Weź wkładkę lub usiądź z dzieckiem
Czasami możesz sprawić, że nieznane miejsce stanie się bardziej przyjazne, przynosząc coś z domu. Możesz wziąć swój własny nocnik (niewygodny do noszenia, ale dla niektórych działa) lub wkładkę, która pasuje do deski toalety publicznej.
Ogromną przeszkodą dla niektórych dzieciaków jest strach przed wpadnięciem do nocnika. Jeśli zdarzyło się to już Twojemu dziecku i boi się, że to się powtórzy, wkładka może być ratunkiem i pomóc uniknąć zjazdu z nocnika.
Inną opcją jest posadzenie dziecka bokiem lub siedzenie z nim. Wskocz do toalety wystarczająco daleko, aby zostawić trochę miejsca dla dziecka. Ustaw je i trzymaj, gdy idą.
Unikaj plusku
Kolejną przeszkodą może być plusk wody, gdy dziecko robi kupę. Może to stanowić duży problem dla dzieci, które są przyzwyczajone do korzystania w domu z nocnika bez wody.
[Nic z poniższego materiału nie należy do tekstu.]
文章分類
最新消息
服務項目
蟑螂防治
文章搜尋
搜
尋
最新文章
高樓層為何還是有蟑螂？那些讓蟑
Aby rozwiązać ten problem, pokrusz papier toaletowy i wrzuć go do toalety, zanim dziecko pójdzie, aby kupka miała trochę lądowiska.
Idź gdzieś zabawy
Rozproszenie uwagi może być potężnym narzędziem podczas wychowywania dzieci. Jeśli pójdziesz gdzieś, gdzie się dobrze bawisz, może się okazać, że Twoje dziecko jest tak rozkojarzone i skupione na wszystkim innym, że zapomina o tym, że nie chce chodzić do publicznej łazienki.
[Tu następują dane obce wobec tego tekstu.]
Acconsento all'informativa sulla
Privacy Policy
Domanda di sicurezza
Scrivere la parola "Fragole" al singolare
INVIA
Wybierz więc miejsce, w którym Twoje dziecko uwielbia chodzić (sklep, restauracja, a nawet specjalne miejsce, takie jak muzeum dla dzieci) i zobacz, czy to je odpręża lub rozprasza na tyle, by spróbować publicznego nocnika.
Stwórz zasadę „Bez nocnika, bez zabawy”
Możesz także wykorzystać zabawne miejsca na swoją korzyść za pomocą stwierdzenia „jeśli, to”. „Jeśli pójdziesz na nocnik, możesz pobawić się w parku”. Wybierz miejsce, które Twoje dziecko uwielbia, na przykład park lub basen z piłeczkami w pizzerii.
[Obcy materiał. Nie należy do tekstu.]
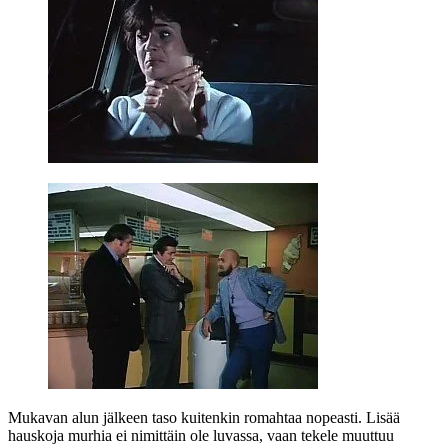
Mukavan alun jälkeen taso kuitenkin romahtaa nopeasti. Lisää
hauskoja murhia ei nimittäin ole luvassa, vaan tekele muuttuu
Wcześniej porozmawiaj o wszystkich zabawnych rzeczach, które lubią tam robić. Kiedy już tam dotrzesz, bądź bardzo rzeczowy i powiedz im, że muszą spać na noc, zanim zaczną grać. (Jest to również dobra strategia, jeśli nie lubią przerywać gry, aby pójść na nocnik).
Jeśli odmówią, powiedz im, że będziesz musiał iść do domu, ponieważ nie mogą robić kupy ani sikać na sprzęt do zabaw. Daj im szansę na zmianę zdania, ale jeśli nadal odmawiają wyjazdu – a to jest najważniejsza część – podążaj dalej i wracaj do domu. Jeśli tego nie zrobisz, ta taktyka nie zadziała.
Idź gdzieś znajomo
Czasami istnieją różne poziomy opinii publicznej, które osoba ucząca się toalety będzie tolerować. Spróbuj udać się do domu krewnego lub przyjaciela i skorzystać (lub nawet po prostu sprawdzić) ich łazienkę.
Następnie spróbuj skorzystać z łazienki w swoim miejscu kultu lub w szkole rodzeństwa. Spróbuj wypróbować łazienkę w małej, przytulnej księgarni lub kawiarni.
Twoje dziecko może odnieść korzyści z przebywania w różnych i nieznanych łazienkach.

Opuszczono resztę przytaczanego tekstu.